When a patient with an acute psychiatric illness presents to the emergency department, the emergency physician is responsible to “medically clear” the patient. This process must take place prior to admission or transfer of that patient to a psychiatric facility. This process of medical clearance is variable and may change with different practitioners and referral institutions. The purpose of medical clearance is two-fold. First, the emergency physician must determine whether the patient has a medical condition that is causing or exacerbating the abnormal behavior or thought processes. Second, the emergency physician must identify incidental conditions that may require treatment. The use of a medical clearance protocol may facilitate this process.
The medical clearance process is the first step of evaluation and treatment of the psychiatric patient in the emergency department. As noted in Figure 1, some of these patients will need a medical work-up, an inpatient medical evaluation, or to be psychiatrically hospitalized. This article reviews the initial steps in the process to determine if a patient needs a medical evaluation and testing.
There are many medical conditions that may cause a patient to have abnormal behavior or thought process. Conditions such as delirium; dementia; hypoglycemia; drug and alcohol intoxication or withdrawal; infection; and central nervous system disease, such as normal pressure hydrocephalous and complex migraine, are part of a large differential for a medical etiology. Delirium and dementia are both states of altered mental status that have very different characteristics. Delirium is an acute, transient disorder with impairment of attention and cognition. Treatment is focused on treating the underlying medical condition. Dementia, in contrast, is an insidious disorder that is characterized by a loss of mental capacity evidenced by failing cognitive abilities and behavioral problems. Treatment of dementia involves medications as well as environmental or psychosocial interventions.
To determine if psychiatric symptoms are due to a psychiatric or medical process, emergency physicians can use many clues in the history and physical exam. Dubin and colleagues1 identified four criteria that can be used to identify a medical cause of psychiatric symptoms: age of patient >40 years of age without prior psychiatric history, abnormal vital signs, recent memory loss, and clouded consciousness. Table 1, adapted from Williams and Shepherd,2 lists clues to a medical or a psychiatric etiology for behavioral symptoms.
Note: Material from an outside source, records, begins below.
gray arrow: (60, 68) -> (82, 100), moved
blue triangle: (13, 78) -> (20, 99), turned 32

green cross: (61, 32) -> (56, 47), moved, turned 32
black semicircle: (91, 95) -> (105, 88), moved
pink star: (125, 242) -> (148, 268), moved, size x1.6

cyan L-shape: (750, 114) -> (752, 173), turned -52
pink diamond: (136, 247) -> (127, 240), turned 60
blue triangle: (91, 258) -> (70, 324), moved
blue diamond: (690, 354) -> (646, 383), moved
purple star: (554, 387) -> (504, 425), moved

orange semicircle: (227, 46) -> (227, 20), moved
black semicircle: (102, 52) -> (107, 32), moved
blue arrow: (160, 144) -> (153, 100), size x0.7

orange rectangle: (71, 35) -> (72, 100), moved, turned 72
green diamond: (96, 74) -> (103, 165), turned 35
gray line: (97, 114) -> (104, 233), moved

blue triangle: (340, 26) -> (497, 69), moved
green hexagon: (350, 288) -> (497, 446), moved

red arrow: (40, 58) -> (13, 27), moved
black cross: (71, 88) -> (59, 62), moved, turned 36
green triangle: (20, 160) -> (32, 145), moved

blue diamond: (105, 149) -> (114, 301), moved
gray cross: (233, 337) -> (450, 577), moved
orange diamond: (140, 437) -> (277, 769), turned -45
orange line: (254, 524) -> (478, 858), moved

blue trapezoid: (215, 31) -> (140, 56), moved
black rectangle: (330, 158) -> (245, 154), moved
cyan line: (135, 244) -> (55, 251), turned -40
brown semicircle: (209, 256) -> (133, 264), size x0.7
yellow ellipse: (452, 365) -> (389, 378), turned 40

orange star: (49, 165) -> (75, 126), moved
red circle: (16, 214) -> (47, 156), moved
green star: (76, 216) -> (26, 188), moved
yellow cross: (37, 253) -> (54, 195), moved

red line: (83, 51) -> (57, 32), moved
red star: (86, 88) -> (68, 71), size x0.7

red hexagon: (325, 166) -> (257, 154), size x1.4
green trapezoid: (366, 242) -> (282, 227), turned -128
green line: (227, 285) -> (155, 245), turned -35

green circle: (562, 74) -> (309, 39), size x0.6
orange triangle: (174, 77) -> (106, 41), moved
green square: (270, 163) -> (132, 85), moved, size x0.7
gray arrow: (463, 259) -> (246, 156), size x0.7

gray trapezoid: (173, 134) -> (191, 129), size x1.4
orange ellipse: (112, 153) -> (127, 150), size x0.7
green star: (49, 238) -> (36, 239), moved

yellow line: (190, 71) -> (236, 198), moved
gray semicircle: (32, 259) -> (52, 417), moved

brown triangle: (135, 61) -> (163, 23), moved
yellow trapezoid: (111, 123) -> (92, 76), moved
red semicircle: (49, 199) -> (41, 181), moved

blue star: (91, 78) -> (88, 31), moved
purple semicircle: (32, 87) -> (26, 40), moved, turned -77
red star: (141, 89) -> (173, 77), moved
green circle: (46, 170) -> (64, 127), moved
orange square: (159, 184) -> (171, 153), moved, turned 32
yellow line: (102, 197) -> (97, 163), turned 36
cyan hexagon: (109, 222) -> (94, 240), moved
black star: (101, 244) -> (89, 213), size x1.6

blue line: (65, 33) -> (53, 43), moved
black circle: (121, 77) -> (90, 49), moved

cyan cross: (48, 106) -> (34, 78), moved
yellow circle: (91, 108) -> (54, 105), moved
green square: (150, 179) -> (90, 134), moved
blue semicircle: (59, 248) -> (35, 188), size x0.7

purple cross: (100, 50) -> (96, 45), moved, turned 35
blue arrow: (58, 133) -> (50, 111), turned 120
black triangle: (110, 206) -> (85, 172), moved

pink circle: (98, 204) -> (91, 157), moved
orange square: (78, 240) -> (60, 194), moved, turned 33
It is also up to the emergency physician to identify and treat any incidental or co-existing medical problems of a patient with abnormal behavior. This is very important when it comes to the accepting psychiatric facility. A co-existing condition such as well-controlled diabetes that will require insulin administration and glucose checks is not a problem unless the receiving facility does not have those capabilities. It is important for the emergency physician to identify co-existing and/or incidental medical conditions that will need to be addressed in the near future. Ability to perform things such as laboratory draws, maintenance of urinary catheters, oxygen administration, and fracture care will need to be verified prior to transfer.
New diagnostic entity has been reported in the literature to explain patients with excited delirium states (American College of Emergency Physicians (ACEP).3 The features of this disorder include significant pain tolerance, tachypnea, sweating, agitation, and tactile hypothermia. The disorder is associated with stimulant drug use, psychiatric illness, psychotrophic drug withdrawal, and metablic disorders. The recommended treatment includes benzodiazepines for agitation, antipsychotics, and ketamine. Hyperthermia, acidosis, and rhabdomyolysis should be sought and treated aggressively.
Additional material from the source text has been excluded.